La bionda inghiottì l’ultimo boccone, agitando la mano in un gesto

vago:

«No, no, certo che no. Ma prima di arrivare sul campo c’è questa

scrematura immensa e folle. Controlliamo noi, ma è il computer a

stabilire chi. Tutto qua. Lo sai che ci sono io a capo della sezione?».

Alla notizia, riportata quasi per caso, Sara sussultò:

«No, io non… Come avrei potuto? Brava, Bionda. Sono contenta,

te lo meriti! E da quando?».

Teresa scosse la testa, con uno sguardo triste:

«Non me lo merito. Doveva toccare a te, e anche da prima, se

non… se non te ne fossi andata».

Mora replicò, decisa:

«Fesserie! Io non ho la stoffa per comandare, coordinare, e

nemmeno le qualità richieste a un dirigente. Io sono… ero… capace

soltanto di ascoltare. Non avrei resistito un’ora. Tu invece sei sempre

stata più diplomatica, più abile nelle relazioni».

L’amica sorrise:

«Sei speciale. E ancora non comprendo il motivo…».

Sara ricambiò il sorriso.

«Perché lo amavo. Non esisteva altro per me. Non è mai esistito

altro dal giorno in cui l’ho incontrato.
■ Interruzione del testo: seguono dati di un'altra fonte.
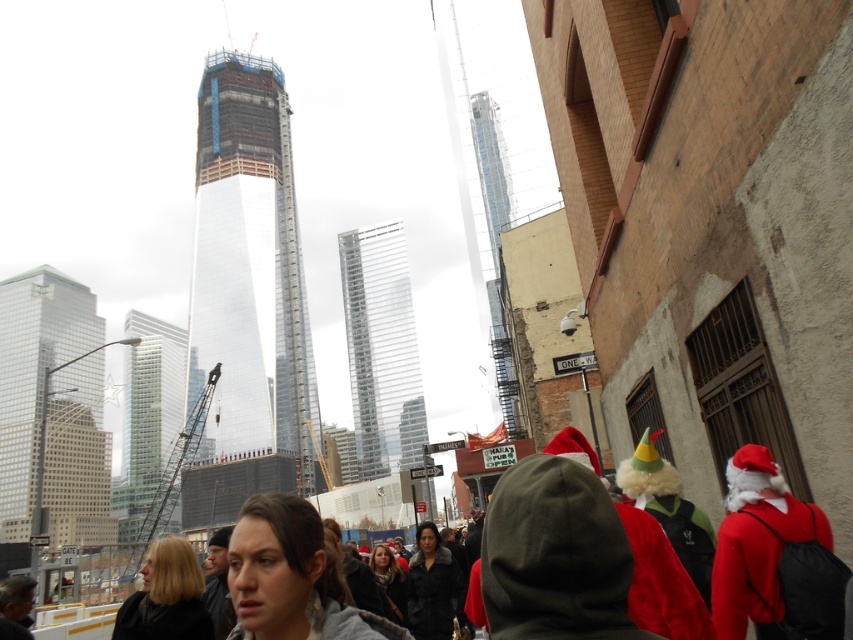 From the picture: Which is more to the left, red velvet santa hat at center-right or velvet red santa hat at right?

From the viewer's perspective, velvet red santa hat at right appears more on the left side.

Is red velvet santa hat at center-right to the right of velvet red santa hat at right from the viewer's perspective?

Indeed, red velvet santa hat at center-right is positioned on the right side of velvet red santa hat at right.

Where is `red velvet santa hat at center-right`? This screenshot has height=640, width=853. red velvet santa hat at center-right is located at coordinates (757, 545). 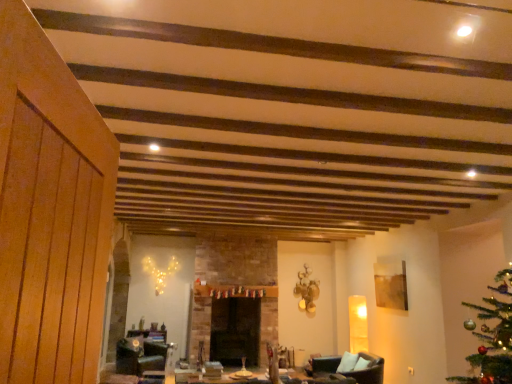 Question: Is black leather swivel chair at lower center inside or outside of black stone fireplace at center?

Choices:
 (A) inside
 (B) outside

Answer: (B)

Question: Considering the positions of black leather swivel chair at lower center and black stone fireplace at center in the image, is black leather swivel chair at lower center taller or shorter than black stone fireplace at center?

Choices:
 (A) tall
 (B) short

Answer: (B)

Question: Estimate the real-world distances between objects in this image. Which object is farther from the black leather swivel chair at lower center?

Choices:
 (A) black stone fireplace at center
 (B) brown leather armchair at lower right

Answer: (B)

Question: Which object is positioned closest to the black leather swivel chair at lower center?

Choices:
 (A) black stone fireplace at center
 (B) brown leather armchair at lower right

Answer: (A) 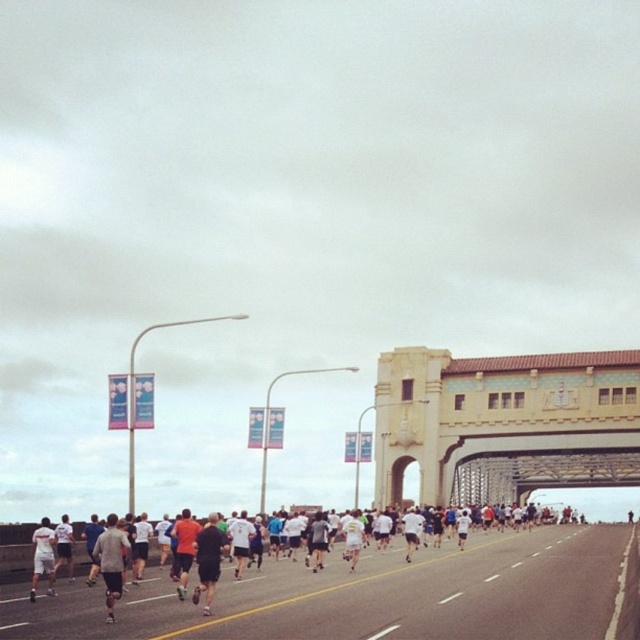 Question: Which of the following is the closest to the observer?

Choices:
 (A) (116, 518)
 (B) (56, 554)
 (C) (38, 524)
 (D) (444, 349)

Answer: (B)

Question: Can you confirm if black asphalt highway at center is smaller than white matte shorts at center?

Choices:
 (A) no
 (B) yes

Answer: (B)

Question: Which of these objects is positioned farthest from the white matte shorts at center?

Choices:
 (A) dark gray athletic wear at center
 (B) white matte shorts at lower left

Answer: (A)

Question: Is black asphalt highway at center smaller than yellow concrete bridge at center?

Choices:
 (A) yes
 (B) no

Answer: (B)

Question: Which of these objects is positioned closest to the white matte shorts at lower left?

Choices:
 (A) black asphalt highway at center
 (B) yellow concrete bridge at center

Answer: (A)

Question: Does black asphalt highway at center have a larger size compared to yellow concrete bridge at center?

Choices:
 (A) yes
 (B) no

Answer: (A) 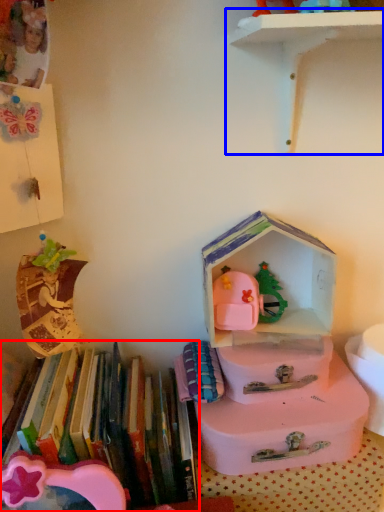 Question: Which point is closer to the camera, book (highlighted by a red box) or shelf (highlighted by a blue box)?

Choices:
 (A) book
 (B) shelf

Answer: (B)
Non ho avuto dubbi quando ho

lasciato mio marito, anche se ero certa che non mi avrebbe

permesso di rivedere Giorgio. Non ho avuto dubbi nemmeno dopo

che si è ammalato. Lui è stato l’unico, grande amore della mia vita. È

questo il motivo.»

Teresa annuì, seria. «Vieni. Camminiamo.»